• [Work instructions]:
Tally the lines of the listing that contain the string "Материал". Give the number and nothing else.

Material provided Start Marker

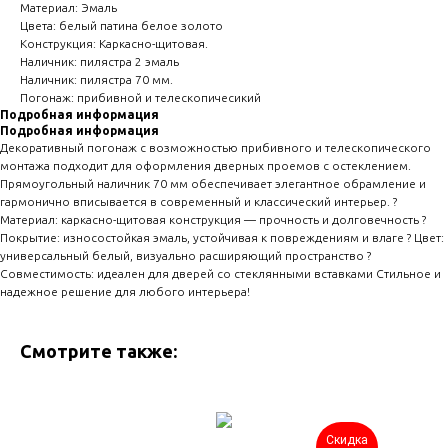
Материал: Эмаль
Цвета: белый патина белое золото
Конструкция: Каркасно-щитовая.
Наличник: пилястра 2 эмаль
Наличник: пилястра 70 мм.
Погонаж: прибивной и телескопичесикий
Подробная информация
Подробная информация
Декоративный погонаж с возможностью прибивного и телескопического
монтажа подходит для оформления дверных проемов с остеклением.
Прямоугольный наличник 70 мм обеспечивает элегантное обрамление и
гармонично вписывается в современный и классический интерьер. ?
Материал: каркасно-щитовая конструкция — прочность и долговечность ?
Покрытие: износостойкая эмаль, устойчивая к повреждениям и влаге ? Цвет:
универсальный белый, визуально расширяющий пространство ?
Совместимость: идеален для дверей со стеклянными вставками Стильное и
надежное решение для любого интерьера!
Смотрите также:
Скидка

Material provided End Marker

• [Result]:
2